Пилат тоскливо улыбнулся.
История действительно выходила неприятной, но уже не такой загадочной.
– Так что с Зоей?
– Ничего. Выслал пока за город. Если не гниет в помойной яме, разберешься с ней сам.
– Ты слишком легкомысленно начал относится к моему имуществу, – произнес Пилат, стараясь, чтобы слова звучали обеспокоенно. – Может, и в доме непорядок?
– Проверь. Я велю принести счета. Мне стыдиться нечего.
И тотчас же тошное, удушающее отчаяние охватило Пилата.
– Завтра непременно займусь. Такую все равно не продашь.
– Не так уж много она знает, – со смехом возразил Сенфей. – К тому здоровая, красивая, молодая и не дикая, все понимает…
– Вот только склонна к неповиновению. Сразу вся привлекательность теряется, не находишь?
Замолчали.
Банга, долго наблюдавший за ними одним глазом, лениво поднялся и отряхнулся, а после сел перед Пилатом, уложил голову ему на колени, приготовившись снести все – почесывания против шерсти, щипки за щеки, мятые оттянутые уши, ласковую трепку…

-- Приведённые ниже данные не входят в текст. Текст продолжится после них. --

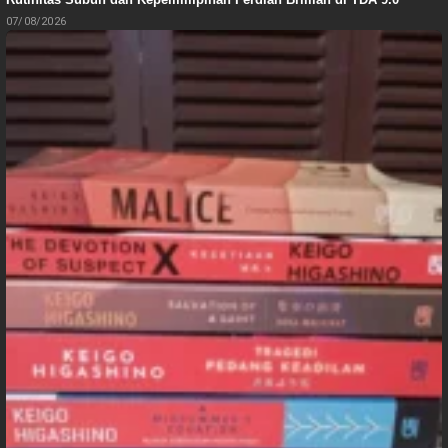
07/08/2026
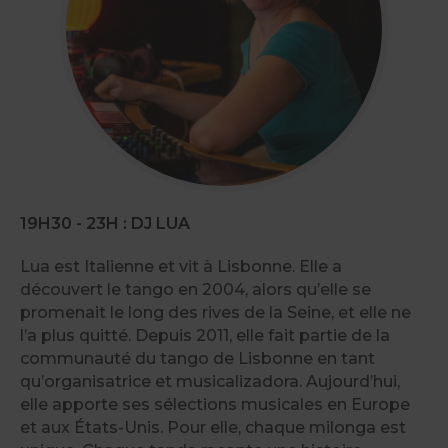
19H30 - 23H : DJ LUA
Lua est Italienne et vit à Lisbonne. Elle a
découvert le tango en 2004, alors qu’elle se
promenait le long des rives de la Seine, et elle ne
l’a plus quitté. Depuis 2011, elle fait partie de la
communauté du tango de Lisbonne en tant
qu’organisatrice et musicalizadora. Aujourd’hui,
elle apporte ses sélections musicales en Europe
et aux États-Unis. Pour elle, chaque milonga est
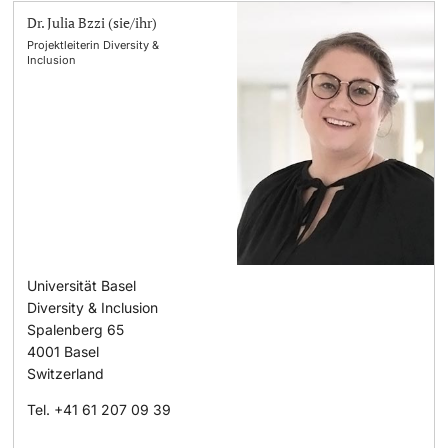
Dr. Julia Bzzi (sie/ihr)
Projektleiterin Diversity &
Inclusion
Universität Basel
Diversity & Inclusion
Spalenberg 65
4001
Basel
Switzerland
Tel.
+41 61 207 09 39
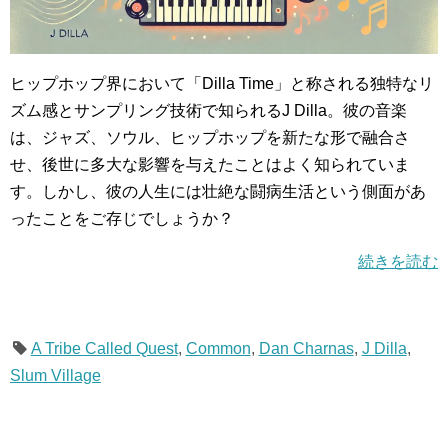
ヒップホップ界において「Dilla Time」と称される独特なリ
ズム感とサンプリング技術で知られるJ Dilla。彼の音楽
は、ジャズ、ソウル、ヒップホップを新たな形で融合さ
せ、後世に多大な影響を与えたことはよく知られていま
す。しかし、彼の人生には壮絶な闘病生活という側面があ
ったことをご存じでしょうか？
続きを読む
A Tribe Called Quest
,
Common
,
Dan Charnas
,
J Dilla
,
Slum Village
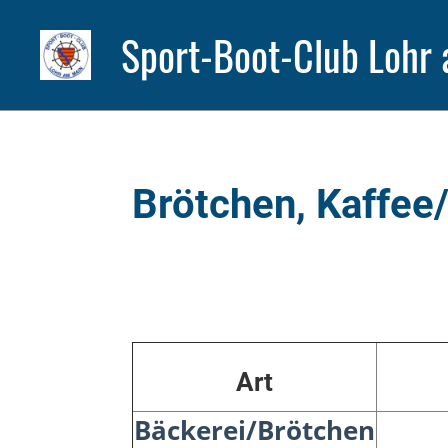
Sport-Boot-Club Lohr 
Brötchen, Kaffee/
Art
Bäckerei/Brötchen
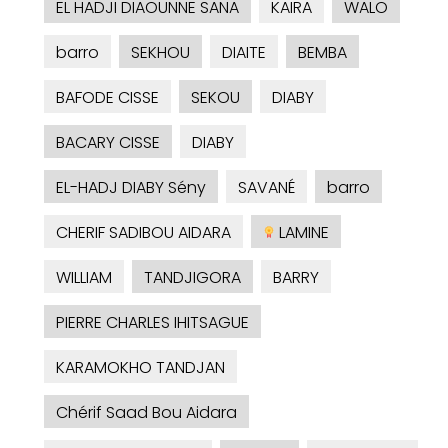
EL HADJI DIAOUNNE SANA
KAIRA
WALO
barro
SEKHOU
DIAITE
BEMBA
BAFODE CISSE
SEKOU
DIABY
BACARY CISSE
DIABY
EL-HADJ DIABY Sény
SAVANÉ
barro
CHERIF SADIBOU AIDARA
LAMINE
WILLIAM
TANDJIGORA
BARRY
PIERRE CHARLES IHITSAGUE
KARAMOKHO TANDJAN
Chérif Saad Bou Aidara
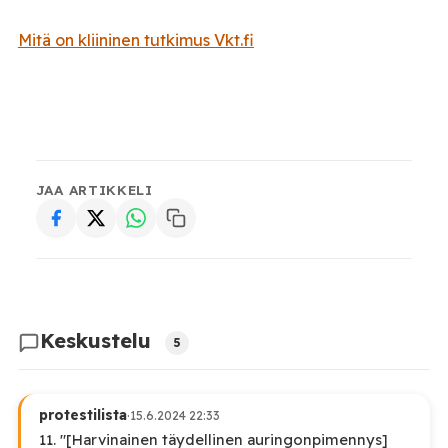
Mitä on kliininen tutkimus Vkt.fi
JAA ARTIKKELI
Keskustelu
5
protestilista
·
15.6.2024 22:33
11. "[Harvinainen täydellinen auringonpimennys]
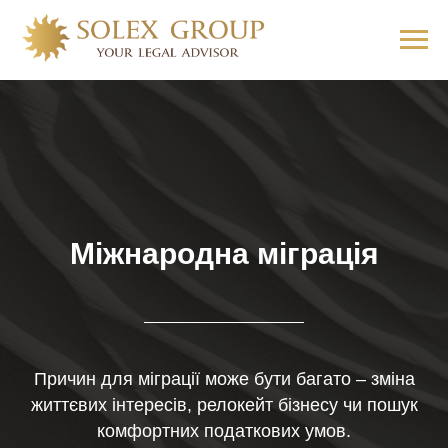
Міжнародна міграція
Причин для міграції може бути багато – зміна
життєвих інтересів, релокейт бізнесу чи пошук
комфортних податкових умов.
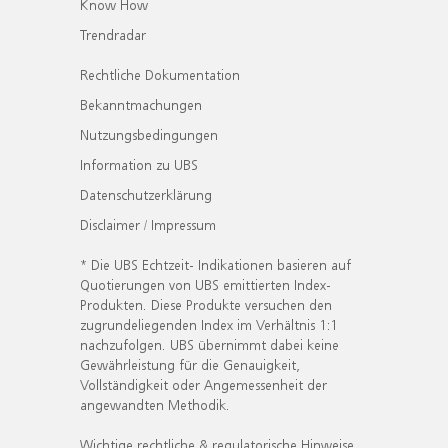
Know How
Trendradar
Rechtliche Dokumentation
Bekanntmachungen
Nutzungsbedingungen
Information zu UBS
Datenschutzerklärung
Disclaimer / Impressum
* Die UBS Echtzeit- Indikationen basieren auf
Quotierungen von UBS emittierten Index-
Produkten. Diese Produkte versuchen den
zugrundeliegenden Index im Verhältnis 1:1
nachzufolgen. UBS übernimmt dabei keine
Gewährleistung für die Genauigkeit,
Vollständigkeit oder Angemessenheit der
angewandten Methodik.
Wichtige rechtliche & regulatorische Hinweise.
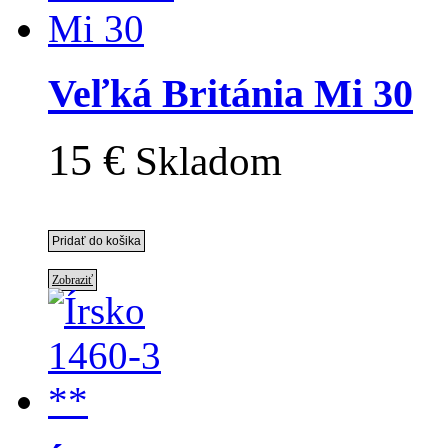
Veľká Británia Mi 30
15 €
Skladom
Zobraziť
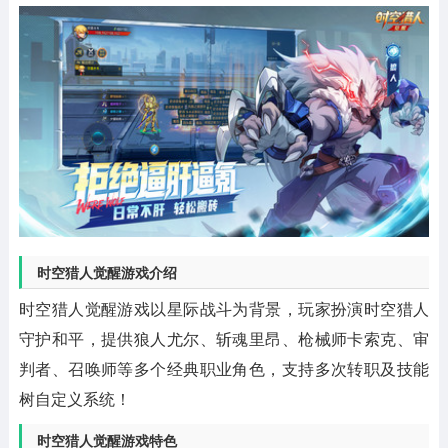
时空猎人觉醒游戏介绍
时空猎人觉醒游戏以星际战斗为背景，玩家扮演时空猎人
守护和平，提供狼人尤尔、斩魂里昂、枪械师卡索克、审
判者、召唤师等多个经典职业角色，支持多次转职及技能
树自定义系统！
时空猎人觉醒游戏特色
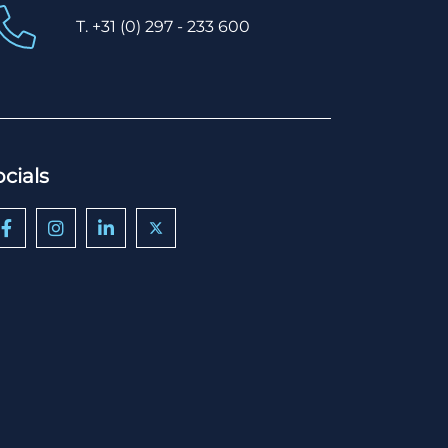
T. +31 (0) 297 - 233 600
ocials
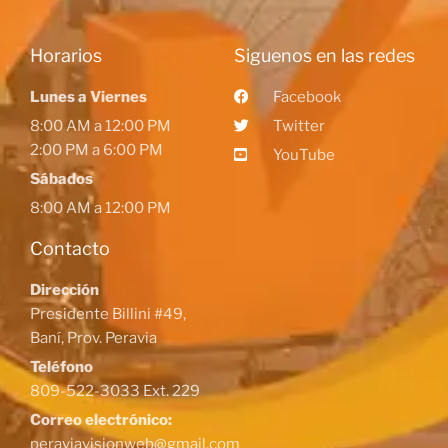
Horarios
Siguenos en las redes
Lunes a Viernes
Facebook
8:00 AM a 12:00 PM
Twitter
2:00 PM a 6:00 PM
YouTube
Sábados
8:00 AM a 12:00 PM
Contacto
Dirección
Presidente Billini #49,
Baní, Prov. Peravia
Teléfono
809-522-3033 Ext. 229
Correo electrónico:
peraviavisionweb@gmail.com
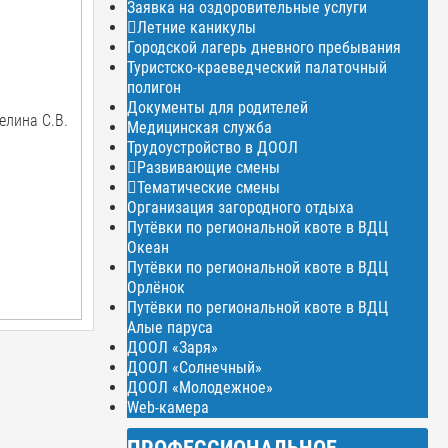
Заявка на оздоровительные услуги
Летние каникулы
Городской лагерь дневного пребывания
Туристско-краеведческий палаточный
полигон
Документы для родителей
елина С.В.
Медицинская служба
Трудоустройство в ДООЛ
Развивающие смены
Тематические смены
Организация загородного отдыха
Путёвки по региональной квоте в ВДЦ
Океан
Путёвки по региональной квоте в ВДЦ
Орлёнок
Путёвки по региональной квоте в ВДЦ
Алые паруса
ДООЛ «Заря»
ДООЛ «Солнечный»
ДООЛ «Молодежное»
Web-камера
ПРОФЕССИОНАЛЬНОЕ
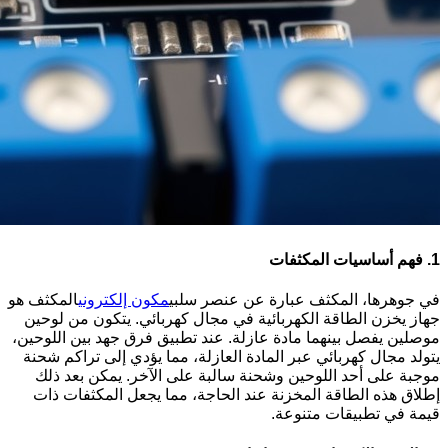
1.
فهم أساسيات المكثفات
في جوهرها، المكثف عبارة عن عنصر سلبي
مكون إلكتروني
المكثف هو
جهاز يخزن الطاقة الكهربائية في مجال كهربائي. يتكون من لوحين
موصلين يفصل بينهما مادة عازلة. عند تطبيق فرق جهد بين اللوحين،
يتولد مجال كهربائي عبر المادة العازلة، مما يؤدي إلى تراكم شحنة
موجبة على أحد اللوحين وشحنة سالبة على الآخر. يمكن بعد ذلك
إطلاق هذه الطاقة المخزنة عند الحاجة، مما يجعل المكثفات ذات
قيمة في تطبيقات متنوعة.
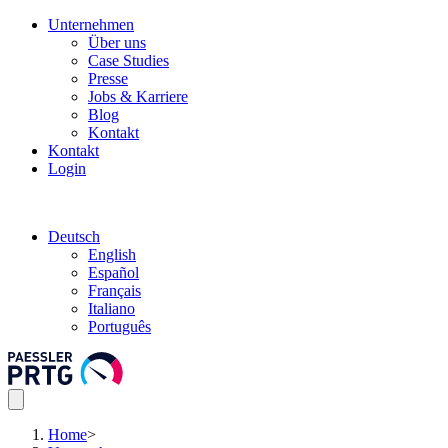
Unternehmen
Über uns
Case Studies
Presse
Jobs & Karriere
Blog
Kontakt
Kontakt
Login
Deutsch
English
Español
Français
Italiano
Português
Home
>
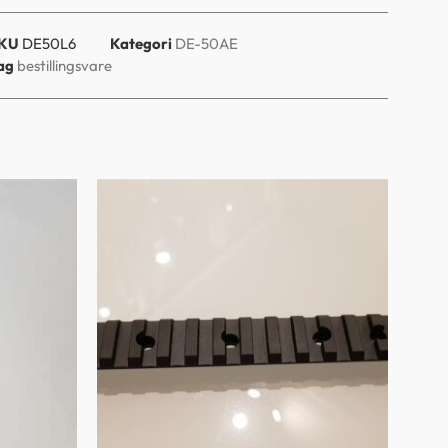
KU
DE50L6
Kategori
DE-50AE
ag
bestillingsvare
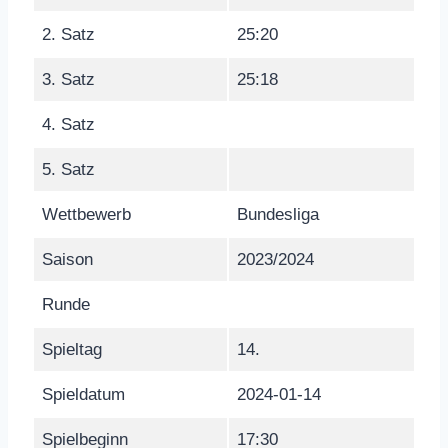
2. Satz
25:20
3. Satz
25:18
4. Satz
5. Satz
Wettbewerb
Bundesliga
Saison
2023/2024
Runde
Spieltag
14.
Spieldatum
2024-01-14
Spielbeginn
17:30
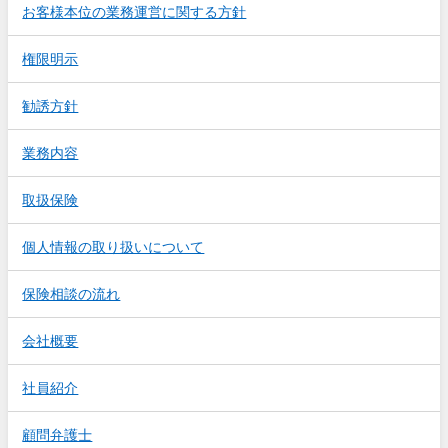
お客様本位の業務運営に関する方針
権限明示
勧誘方針
業務内容
取扱保険
個人情報の取り扱いについて
保険相談の流れ
会社概要
社員紹介
顧問弁護士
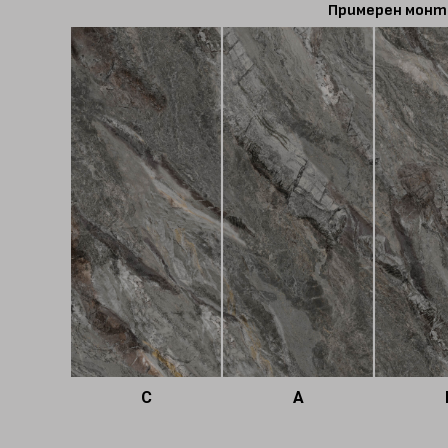
Примерен монт
C
A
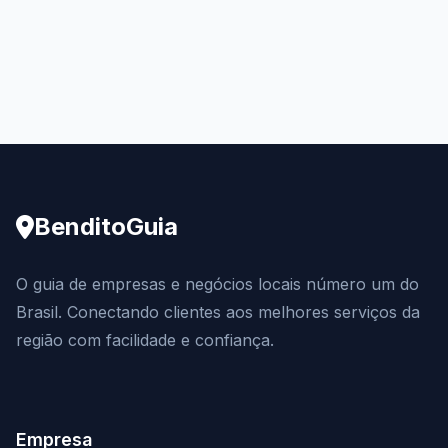
BenditoGuia
O guia de empresas e negócios locais número um do
Brasil. Conectando clientes aos melhores serviços da
região com facilidade e confiança.
Empresa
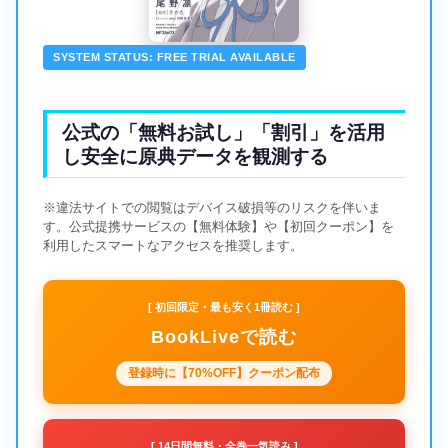
SYSTEM STATUS: FREE TRIAL AVAILABLE
公式の「無料お試し」「割引」を活用
し安全に原典データを観測する
※違法サイトでの閲覧はデバイス破損等のリスクを伴いま
す。公式提携サービスの【無料体験】や【初回クーポン】を
利用したスマートなアクセスを推奨します。
[ 初回限定・最も安く1冊読む ]
BookLiveで読む
登録時に【70%OFF】クーポン配布
[ 14日間無料・全巻一気読み ]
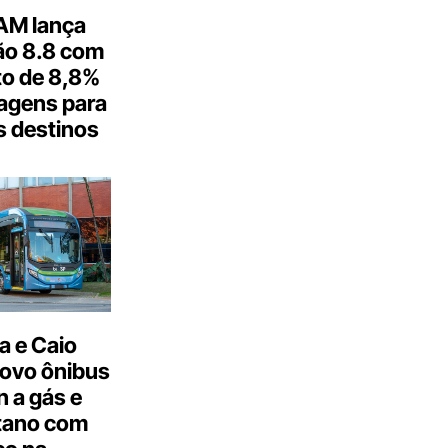
M lança
o 8.8 com
o de 8,8%
agens para
s destinos
a e Caio
ovo ônibus
 a gás e
tano com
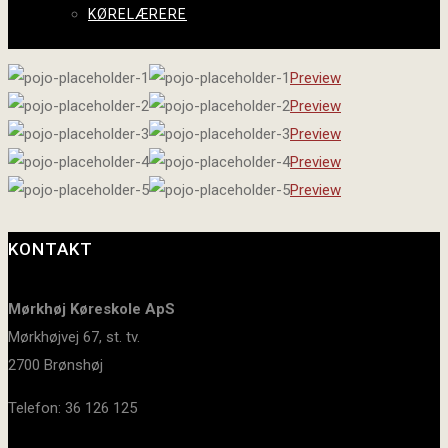
KØRELÆRERE
Preview
Preview
Preview
Preview
Preview
KONTAKT
Mørkhøj Køreskole ApS
Mørkhøjvej 67, st. tv.
2700 Brønshøj
Telefon: 36 126 125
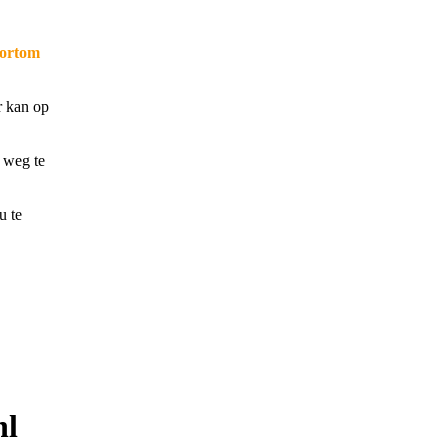
kortom
r kan op
e weg te
u te
nl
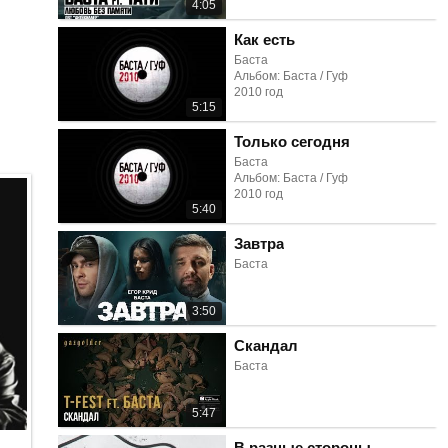
4:05
Как есть
Баста
Альбом: Баста / Гуф
2010 год
5:15
Только сегодня
Баста
Альбом: Баста / Гуф
2010 год
5:40
Завтра
Баста
3:50
Скандал
Баста
5:47
В разные стороны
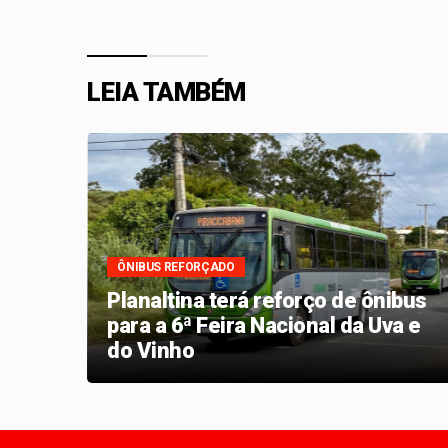
LEIA TAMBÉM
ÔNIBUS REFORÇADO
o
Planaltina terá reforço de ônibus
para a 6ª Feira Nacional da Uva e
ira
do Vinho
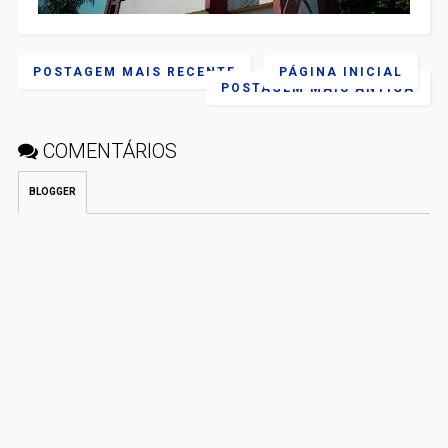
POSTAGEM MAIS RECENTE
PÁGINA INICIAL
POSTAGEM MAIS ANTIGA
COMENTÁRIOS
BLOGGER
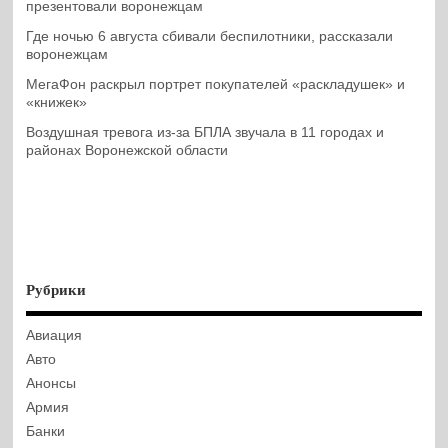
презентовали воронежцам
Где ночью 6 августа сбивали беспилотники, рассказали
воронежцам
МегаФон раскрыл портрет покупателей «раскладушек» и
«книжек»
Воздушная тревога из-за БПЛА звучала в 11 городах и
районах Воронежской области
Рубрики
Авиация
Авто
Анонсы
Армия
Банки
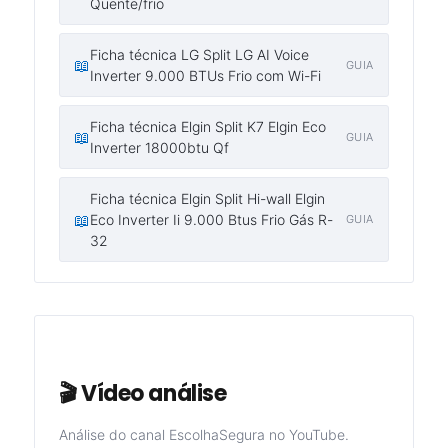
Quente/frio
Ficha técnica LG Split LG AI Voice
📖
GUIA
Inverter 9.000 BTUs Frio com Wi-Fi
Ficha técnica Elgin Split K7 Elgin Eco
📖
GUIA
Inverter 18000btu Qf
Ficha técnica Elgin Split Hi-wall Elgin
📖
Eco Inverter Ii 9.000 Btus Frio Gás R-
GUIA
32
🎬 Vídeo análise
Análise do canal EscolhaSegura no YouTube.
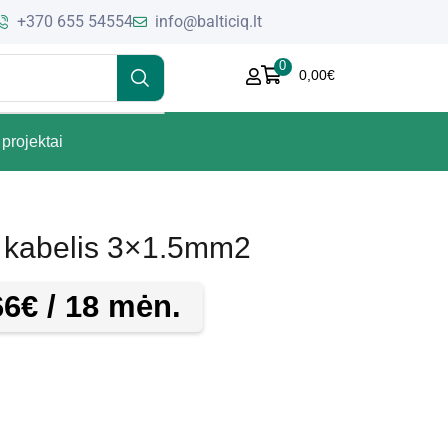
+370 655 54554
info@balticiq.lt
0
0,00
€
projektai
 kabelis 3×1.5mm2
66
€
/ 18 mėn.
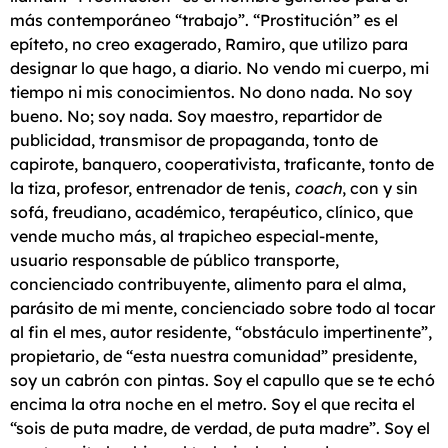
más contemporáneo “trabajo”. “Prostitución” es el
epíteto, no creo exagerado, Ramiro, que utilizo para
designar lo que hago, a diario. No vendo mi cuerpo, mi
tiempo ni mis conocimientos. No dono nada. No soy
bueno. No; soy nada. Soy maestro, repartidor de
publicidad, transmisor de propaganda, tonto de
capirote, banquero, cooperativista, traficante, tonto de
la tiza, profesor, entrenador de tenis,
coach
, con y sin
sofá, freudiano, académico, terapéutico, clínico, que
vende mucho más, al trapicheo especial-mente,
usuario responsable de público transporte,
concienciado contribuyente, alimento para el alma,
parásito de mi mente, concienciado sobre todo al tocar
al fin el mes, autor residente, “obstáculo impertinente”,
propietario, de “esta nuestra comunidad” presidente,
soy un cabrón con pintas. Soy el capullo que se te echó
encima la otra noche en el metro. Soy el que recita el
“sois de puta madre, de verdad, de puta madre”. Soy el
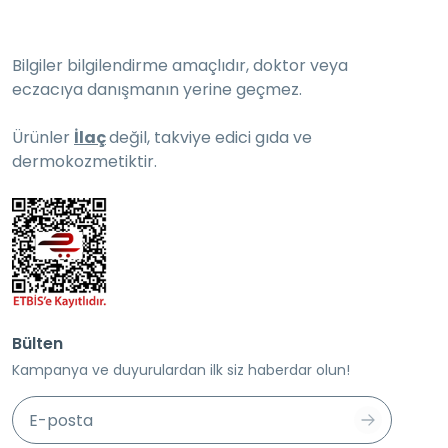
Bilgiler bilgilendirme amaçlıdır, doktor veya
eczacıya danışmanın yerine geçmez.
Ürünler
İlaç
değil, takviye edici gıda ve
dermokozmetiktir.
Bülten
Kampanya ve duyurulardan ilk siz haberdar olun!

– А он просил не наказывать ее строго. Тебя он уговорить не смог?
– Честно пытался. Но мальчик мой, неужели ты думаешь, что я стану слушать? – Сенфей тяжело вздохнул и откинулся на резную спинку. – Ты его разбаловал, Гай. Даже ты себе такого не позволял, хотя у тебя было право требовать.
Свои детские настояния Пилат помнил смутно. Нить и суть разговора он, впрочем, тоже уже терял и чувствовал себя совершенно больным и несчастным. Оставалось надеяться, что мальчишке не пришлось передавать Иешуа слова о страшном гневе, и что найти его не составит труда.
– Он наивен и полон надежд, что все вокруг добры.
– И что всего можно добиться слезами. Усмири его, пока не стало поздно. Я понимаю, ты ничего не замечаешь, но это не значит, что этого нет. Любовь всему верит, но – именно! – любовь. А это – безумие, Гай. Я, разумеется, не предлагаю его извести, хотя это дело невеликое и, я бы сказал, богам угодное…
– У меня было право требовать, а теперь есть право решать, – не скрывая больше гримасы раздражения, прервал его Пилат. – Иешуа – это моя ошибка, и я признаю ее, но исправлять не буду. Он слишком дорого мне дался. Обсуждать это более я не намерен. О чем кроме мне следует знать?